About a decade ago I was sitting in a large auditorium listening to valedictorian speeches at my daughter’s high school graduation ceremony. Most of the five-minute speeches seemed too long, with predictable thank-yous to parents and teachers, hopes and dreams, future service, etc.
But one bright young lady shocked everyone. “I’ve examined my options … visited colleges … taken my parents’ money … and have decided to buy a ship. I plan to live life as a pirate!” she declared.
Her passionate appeal to her classmates was to break the rules. Go the wrong way on one-way streets. Don’t just reach for the stars — explore the universe. Live free or die. Don’t let others define you. Follow your heart.
She received the only standing ovation.
But as a former National Security Agency employee, images of traitors and espionage filled my brain. I thought, “Hazards ahead!”
Nevertheless, a few years later, I realized that this 17-year-old was tapping into something important. I read in What Would Steve Jobs Do? by Peter Sander that Jobs once proclaimed, “It’s more fun to be a pirate than to join the Navy.”
So why did Jobs seek to hire pirates?
“A pirate can function without a bureaucracy,” Sander writes. “Pirates support one another and support their leader in the accomplishment of a goal. A pirate can stay creative and on task in a difficult or hostile environment. A pirate can act independently and take intelligent risks, but always within the scope of the greater vision and the needs of the greater team.”
I’ve often heard similar statements made about “black hat” hackers. The desire is to hire people with an outside-the-box mentality. The sentiment is that hackers who like to break things, who steal things, also find new ways of accomplishing things. Hackers are professionally curious, and never say never. Talented hackers who understand the dark web and think like criminals are needed to stop the bad guys.
Which brings us to the elephant in the room with hiring pirates — and black hat hackers. Namely, their activities are generally illegal. They do not follow society’s rules. Taken to the extreme, pirates and black hats might not even show up at the office at all.
But this leaves us with other questions like, how far do you let the pirates/hackers go?
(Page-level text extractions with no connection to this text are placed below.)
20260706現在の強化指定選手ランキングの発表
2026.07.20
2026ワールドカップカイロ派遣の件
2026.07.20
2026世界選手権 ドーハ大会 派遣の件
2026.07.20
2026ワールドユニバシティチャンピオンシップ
Could their illegal actions tarnish organizational reputations, lead to more insider threats and audit findings, or even bring fines, jail or bankruptcies?
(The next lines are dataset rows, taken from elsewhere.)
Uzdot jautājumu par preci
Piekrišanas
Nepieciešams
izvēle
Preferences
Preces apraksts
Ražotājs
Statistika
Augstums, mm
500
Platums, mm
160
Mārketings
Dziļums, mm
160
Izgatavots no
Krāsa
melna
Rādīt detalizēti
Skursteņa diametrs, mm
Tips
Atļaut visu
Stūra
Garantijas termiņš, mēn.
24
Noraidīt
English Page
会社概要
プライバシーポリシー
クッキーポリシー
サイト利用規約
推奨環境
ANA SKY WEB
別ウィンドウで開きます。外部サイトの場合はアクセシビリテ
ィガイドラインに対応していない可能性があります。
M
This discussion leads to an inevitable question: Can you hire an ethical pirate? In security circles, many people call these people “gray hat” hackers, with a foot in both the good and evil online worlds.
There are no easy answers to these tough questions. Nevertheless, the importance of this topic cannot be underestimated. Every organization seeks to hire the best talent, but the greater goal is to build effective teams that work well together to deliver solutions, produce new innovative products and services, and build a culture of lasting success.
It is generally true that technology and security professionals who earn interviews have the minimum skills to fulfill the duties in the job descriptions, at least on paper. But how do we measure future potential and cultural fit? Beyond credentials and certifications, what traits should we be looking for?
My answer is to start with character. Is this person trustworthy? I’d rather hire a good securty pro who has a great attitude, is trustworthy and is accountable than a great cyberexpert I don’t trust.
Second, is the person passionate about the role, the organization and team success? You can’t fake passion.
Third, hire for diversity of experiences and backgrounds on the team. I agree with Steve Jobs on this: “Recruit a diverse, well-traveled and highly skilled pirate, and they’ll follow you anywhere.”